User’s desks are not fixed. They can move across different floors
Few users are using VDI thin clients where the XenApp servers are in the DCs
There are multiple floors
Cisco Stack access switches
VSS on Cisco Core switches
Mesh connectivity wherever supported
Cisco ISE with TrustSec license
Contain cisco devices
Access services in different datacenters across WAN links
Users are accessing large numbers of destination IPs
Firewall on Stick (firewall is gateway for all vlans/zones)
IPs are assigned via DHCP using MAC address bindings
Different layers of non cisco Firewalls
Alot of zones, IP subnets
Diagram: A rough diagram is attached to provide you an idea about the network
Queries and Recommendations:
What are the best practices of IP Schema, IP addresses and vlans assignment design for a site/Campus that contains movable/portable users?
What are the possible options of handling Firewall permissions for movable users where the IP for users might be different on different floor (depends on Question#1).
What are the best practices for firewall permission to be build based on users, security tags(trustSec) or IPs.
The user site is proposed to be based on TrustSec technology while it may not be feasible if you don’t have end to end (from source=users site to destination=DC) Cisco Technologies. Please provide possible feasibility options considering that there are large numbers (2000 IPs) of destinations in the DC. Additionally how the firewall permissions will be handled in the Datacenter firewall incase TrustSec is used in user site.
Solution Option1: Use one large vlan/IP subnet for all floors. In such case, users will always get same IP regardless of the floor and Firewalls permissions can be granted based on IP Addresses for each users.
Issue with Option1: broadcast domain will become large and will result in slowness
Solution Option2: Use different vlan per each floor to avoid large broadcast domain and handle firewall permissions based on ISE TrustSec or usersnames.

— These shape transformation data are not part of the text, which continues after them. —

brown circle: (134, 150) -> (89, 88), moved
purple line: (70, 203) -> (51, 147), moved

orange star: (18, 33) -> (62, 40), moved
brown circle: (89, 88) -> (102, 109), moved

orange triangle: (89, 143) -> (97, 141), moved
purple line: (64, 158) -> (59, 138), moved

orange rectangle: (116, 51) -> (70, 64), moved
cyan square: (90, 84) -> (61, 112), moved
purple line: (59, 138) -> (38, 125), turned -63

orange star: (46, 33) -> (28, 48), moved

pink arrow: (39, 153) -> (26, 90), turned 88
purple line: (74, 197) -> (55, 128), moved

Issue with Option2: Firewalls in the DC are not supporting firewall permissions based on Security Tags or permissions based on users
We use /21 address block in our campus VLAN (we have more VLANs, but this is the largest one) and we see no broadcast issues here. No multiple VLANS for the same class of users just because "different floor".
We are using L2 authentication. Any user can use any plug - he will be connected to VLAN claimed by RADIUS server (we have multiple VLANs for multiple classes of users).
Our radius server verify not only just credentials provided by user, but MAC address of the device as well. Thus no user can spoof MAC address of other user wishing for "more powerfull IP assigned by DHCP". Moreover we have IP Guard turned on on switches thus no user can use IP address unless assigned by DHCP to them.
In short - user use IP assigned by DHCP server only and he can't spoof MAC to cheat DHCP server.